Materials and Methods: After obtaining approval from institutional ethical committee we conducted a prospective study of 30 patients who had been admitted to our institute with pain, limp and instability due to anterior cruciate ligament rupture. Patients were enrolled on the basis of pre-defined inclusion criteria and any patient having any exclusion criteria was excluded from the study. X-Ray and MRI (if required) were done. Detailed history, thorough clinical examination and baseline investigations were done. All patients underwent ACL reconstruction by semitendinosus autograft. The outcome of arthroscopic reconstruction with quadrupled semitendinosus autograft and complications associated with this procedure were studied. The data was tabulated and analyzed using SPSS 16.0 version software.

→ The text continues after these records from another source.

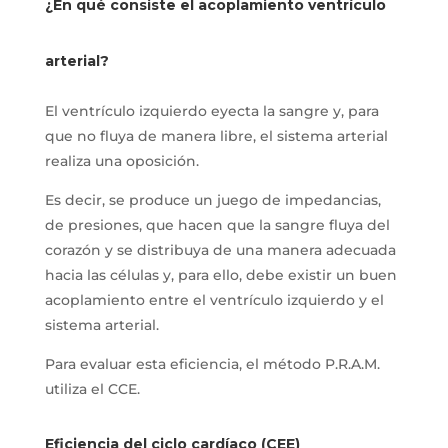
¿En qué consiste el acoplamiento ventrículo
arterial?
El ventrículo izquierdo eyecta la sangre y, para
que no fluya de manera libre, el sistema arterial
realiza una oposición.
Es decir, se produce un juego de impedancias,
de presiones, que hacen que la sangre fluya del
corazón y se distribuya de una manera adecuada
hacia las células y, para ello, debe existir un buen
acoplamiento entre el ventrículo izquierdo y el
sistema arterial.
Para evaluar esta eficiencia, el método P.R.A.M.
utiliza el CCE.
Eficiencia del ciclo cardíaco (CEE)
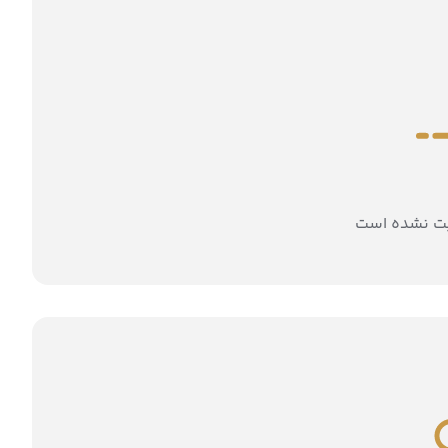
بت نشده است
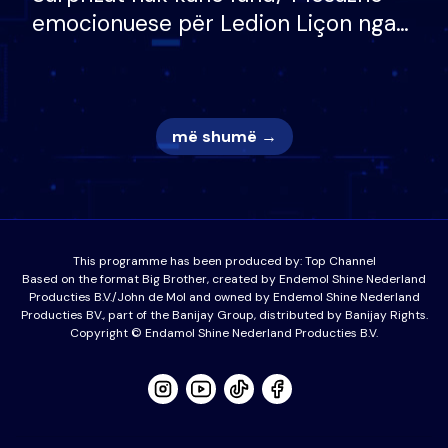
emocionuese për Ledion Liçon nga
nëna dhe fëmijët e tij, moderatori
nuk i mban dot lotët: Nuk meritoj…
më shumë →
This programme has been produced by:
Top Channel
Based on the format Big Brother, created by Endemol Shine Nederland
Producties B.V./John de Mol and owned by Endemol Shine Nederland
Producties BV., part of the Banijay Group, distributed by Banijay Rights.
Copyright © Endamol Shine Nederland Producties B.V.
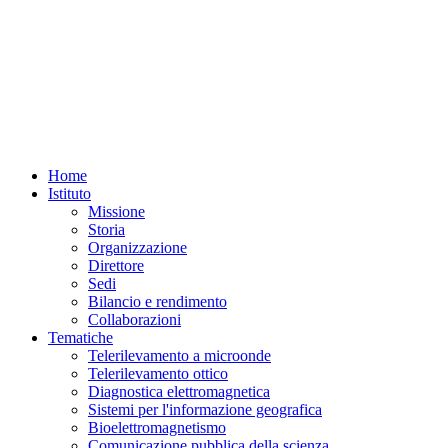
Home
Istituto
Missione
Storia
Organizzazione
Direttore
Sedi
Bilancio e rendimento
Collaborazioni
Tematiche
Telerilevamento a microonde
Telerilevamento ottico
Diagnostica elettromagnetica
Sistemi per l'informazione geografica
Bioelettromagnetismo
Comunicazione pubblica della scienza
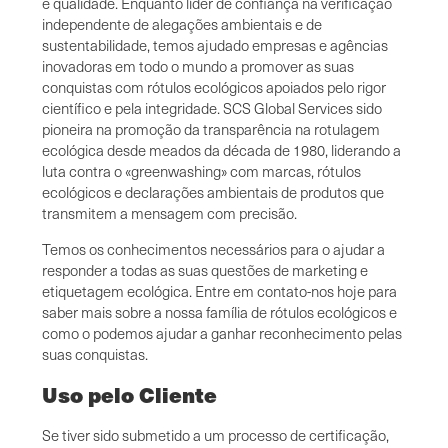
e qualidade. Enquanto líder de confiança na verificação
independente de alegações ambientais e de
sustentabilidade, temos ajudado empresas e agências
inovadoras em todo o mundo a promover as suas
conquistas com rótulos ecológicos apoiados pelo rigor
científico e pela integridade. SCS Global Services sido
pioneira na promoção da transparência na rotulagem
ecológica desde meados da década de 1980, liderando a
luta contra o «greenwashing» com marcas, rótulos
ecológicos e declarações ambientais de produtos que
transmitem a mensagem com precisão.
Temos os conhecimentos necessários para o ajudar a
responder a todas as suas questões de marketing e
etiquetagem ecológica. Entre em contato-nos hoje para
saber mais sobre a nossa família de rótulos ecológicos e
como o podemos ajudar a ganhar reconhecimento pelas
suas conquistas.
Uso pelo Cliente
Se tiver sido submetido a um processo de certificação,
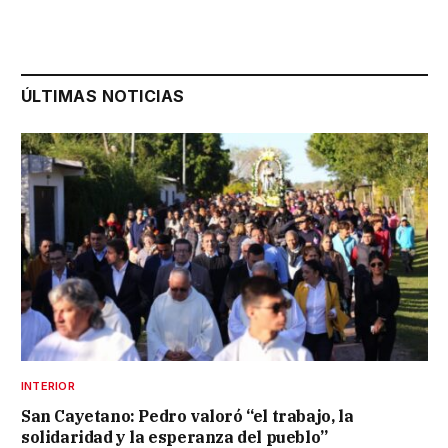
ÚLTIMAS NOTICIAS
INTERIOR
San Cayetano: Pedro valoró “el trabajo, la
solidaridad y la esperanza del pueblo”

Results: This study consisted of 30 patients having been diagnosed with anterior cruciate ligament rupture. There were 27 men and 3 women with a M: F ratio of 1: 0.11. The most common age group involved was 31-35 years (30%) followed by 20-25 years (26.67%) and 26-30 years (16.67%). Road traffic accidents (46.67%) and Sports injuries (43.33%) were the predominant causes of ACL rupture. Most patients (26.67%) presented within 6 months of injury. Associated meniscal injuries were seen in 11 (36.67%) patients and medial meniscus (20%) was found to be involved more commonly than lateral meniscus (16.67%). Majority of the patients received 9 mm graft (60%). Most of the patients were discharged from hospital within 1 week (53.33%) while 9 patients (30%) needed to be kept in hospital for up to 2 weeks. Only 5 patients (16.67%) required hospitalization beyond 2 weeks. Pre-operative Tenger- Lysholm score was poor in majority of the patients (73.33%). Post-operatively at the time of 6 months follow up majority of the patients (66.67%) had an excellent Tenger-Lysholm score. No major complications were encountered in any of our patients. Minor complication like wound infection at the graft site (2/30), wound edge necrosis (2/30), foot drop (1/30), chemical burn under the tourniquet (1/30) and synovitis (1/30) were seen in some patients. All these complication resolved with proper management and no residual complications were seen in any of the patients.
Conclusion: Arthroscopic reconstruction of ruptured anterior cruciate ligament by quadrupled semitendinosus autograft is associated with good functional results and excellent outcome. Minor complications associated with the procedure can be taken care of by appropriate management.